Reputation: 9263
On a microcontroller, is it possible to use polling to read the serial port without losing incoming data?
Assume my MCU has a 1 byte HW buffer for the UART. At 115200 baud, that means I have about 70us to get an incoming byte before it's lost. Even at 9600 baud, I have less than a ms.
Achieving that latency is very hard. Moreover, on a RTOS, it runs a real risk of starving other threads (since e.g. FreeRTOS always runs a high priority task over a lower one).
Understood that polling is CPU expensive. But in cases where CPU is available, it's also simpler. But it seems its a non-starter to receive serial data if anything else is going on. Is that correct? If not, how can you poll on a serial port receive?
Upvotes: 1
Views: 719
Reputation: 215235
This is a very common scenario and there's a standard way to implement this. Polling would be senseless unless the program can be allowed to not do anything else for a long period of time.
What is used instead is the UART RX interrupt. From the ISR you store the incoming data in a ring buffer, where it will later be fetched by the background program. It is true that there's not much time between bytes, but once the whole protocol has been received there is usually plenty of time to decode, calculate CRC and so on.
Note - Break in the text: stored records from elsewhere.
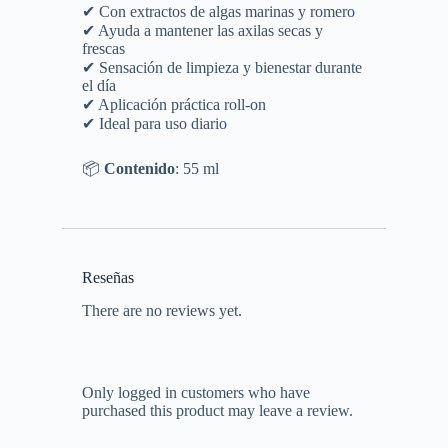
✔ Con extractos de algas marinas y romero
✔ Ayuda a mantener las axilas secas y
frescas
✔ Sensación de limpieza y bienestar durante
el día
✔ Aplicación práctica roll-on
✔ Ideal para uso diario
📦
Contenido
: 55 ml
Reseñas
There are no reviews yet.
Only logged in customers who have
purchased this product may leave a review.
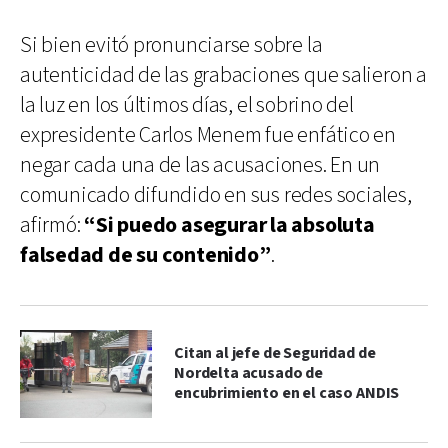
Si bien evitó pronunciarse sobre la
autenticidad de las grabaciones que salieron a
la luz en los últimos días, el sobrino del
expresidente Carlos Menem fue enfático en
negar cada una de las acusaciones. En un
comunicado difundido en sus redes sociales,
afirmó:
“Si puedo asegurar la absoluta
falsedad de su contenido”
.
Citan al jefe de Seguridad de
Nordelta acusado de
encubrimiento en el caso ANDIS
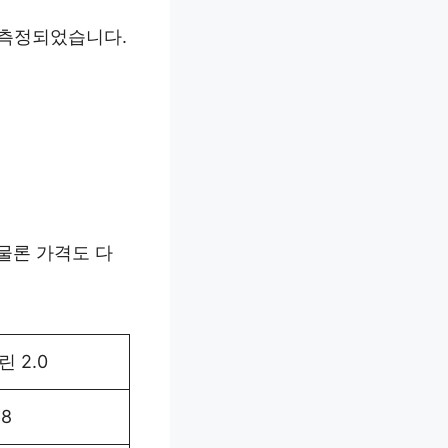
로 측정되었습니다.
 물론 가격도 다
 2.0
68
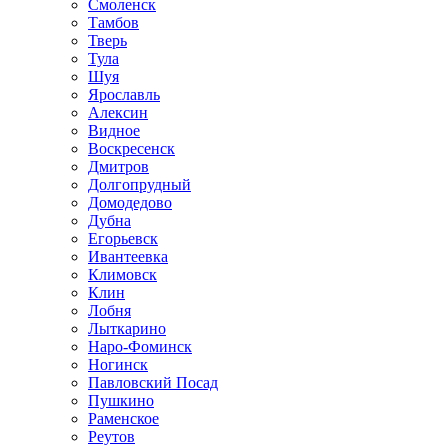
Смоленск
Тамбов
Тверь
Тула
Шуя
Ярославль
Алексин
Видное
Воскресенск
Дмитров
Долгопрудный
Домодедово
Дубна
Егорьевск
Ивантеевка
Климовск
Клин
Лобня
Лыткарино
Наро-Фоминск
Ногинск
Павловский Посад
Пушкино
Раменское
Реутов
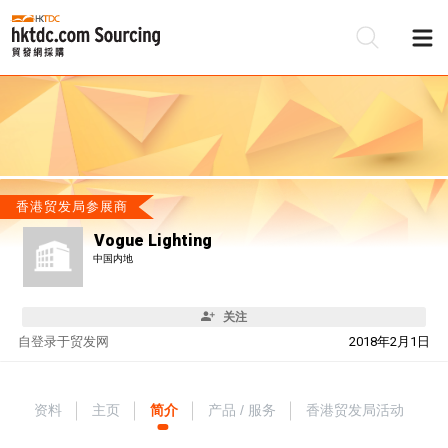
香港贸发局参展商
Vogue Lighting
中国内地
关注
自
登录于贸发网
2018年2月1日
资料
主页
简介
产品 / 服务
香港贸发局活动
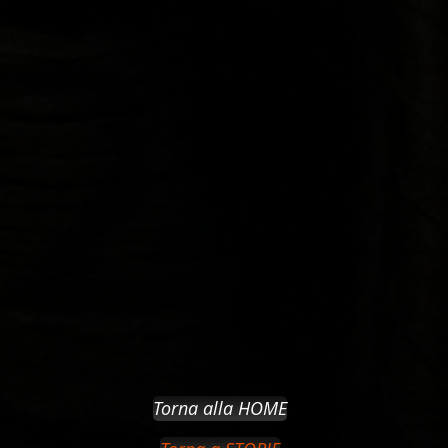
Torna alla HOME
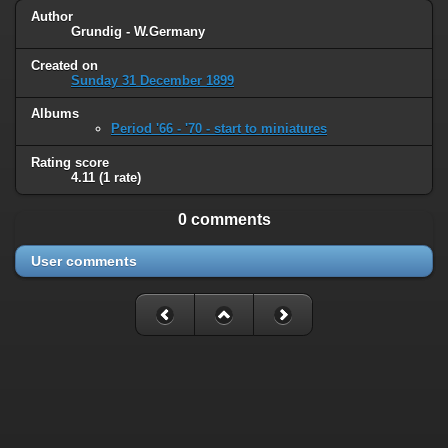
Author
Grundig - W.Germany
Created on
Sunday 31 December 1899
Albums
Period '66 - '70 - start to miniatures
Rating score
4.11
(1 rate)
0 comments
User comments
That's how most old school MCU applications out there look like. Although it is not uncommon to design a setup where you let the interrupt trigger on the first byte and then poll remaining bytes from inside the ISR while allowing other interrupts to execute.
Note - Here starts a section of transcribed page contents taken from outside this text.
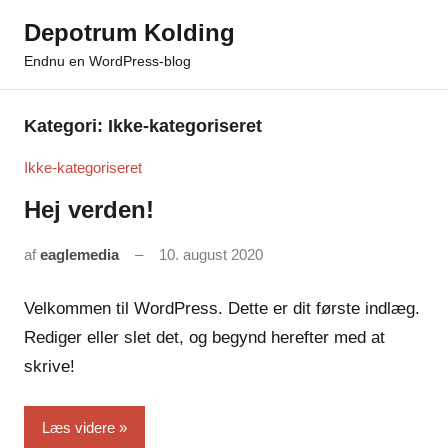
Videre
Depotrum Kolding
til
Endnu en WordPress-blog
indhold
Kategori:
Ikke-kategoriseret
Ikke-kategoriseret
Hej verden!
af
eaglemedia
10. august 2020
Ingen
kommentarer
Velkommen til WordPress. Dette er dit første indlæg.
Rediger eller slet det, og begynd herefter med at
skrive!
Læs videre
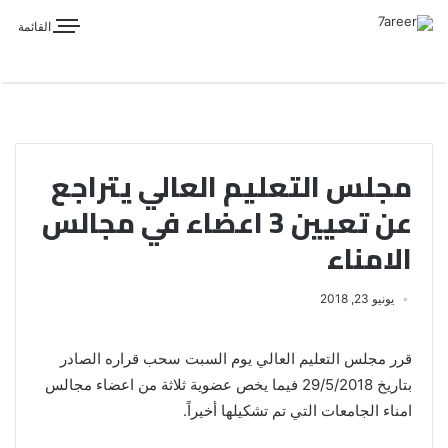
القائمة
مجلس التعليم العالي يتراجع
عن تعيين 3 اعضاء في مجالس
الامناء
يونيو 23, 2018
قرر مجلس التعليم العالي يوم السبت سحب قراره الصادر
بتاريخ 29/5/2018 فيما يخص عضوية ثلاثة من اعضاء مجالس
امناء الجامعات التي تم تشكيلها أخيراً.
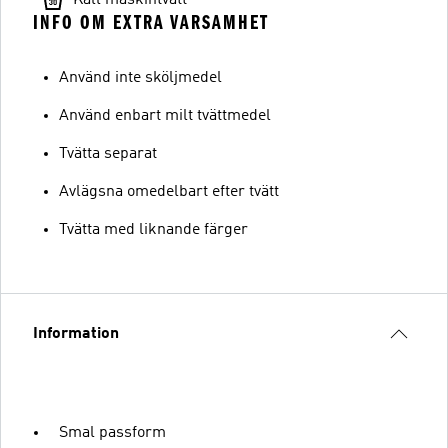
Kall maskintvätt
INFO OM EXTRA VARSAMHET
Använd inte sköljmedel
Använd enbart milt tvättmedel
Tvätta separat
Avlägsna omedelbart efter tvätt
Tvätta med liknande färger
Information
Smal passform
On modern MCUs you would not use UART RX interrupts but DMA, which solves the whole problem. So on new design which needs to support high baudrates, you would definitely aim for a MCU with DMA support.
Upvotes: 2
Reputation: 87516
I don't recommend this, but if your UART receiver only has a 1-byte buffer (in addition to the shift register that receives incoming bytes) and you want to read data from it with polling (as opposed to an interrupt), you just need to poll faster than the data is coming in.
For example, you might design a main loop that takes care of several tasks, and one of them is read a single byte from the UART and process it. Let's say you analyze your main loop and find out that it takes 200 µs or less to run (this info isn't provided by most compiler toolchains unfortunately, even though it would be very useful). So your system cannot handle bytes coming in more often than once per 200 µs. To prevent them from coming in faster than that, you could pick a baud rate that is less than (10 bits)/(200 µs) = 50000 bps.
Let's say you pick the standard baud rate of 38400 bps, where bytes take 260 µs. After your program checks the UART, you know the data buffer is empty, and you know that you will be checking the UART again within 200 µs. Between those two times where you check the UART, it is possible for one byte to finish being received, but not two, so there is no possibility of an overflow happening.
Adding on to this, let's suppose your system sometimes receives a command that takes a lot of time to process, like 2 ms. Then you just tell your users that after sending that command they have to avoid sending any more commands for, say, 3 ms.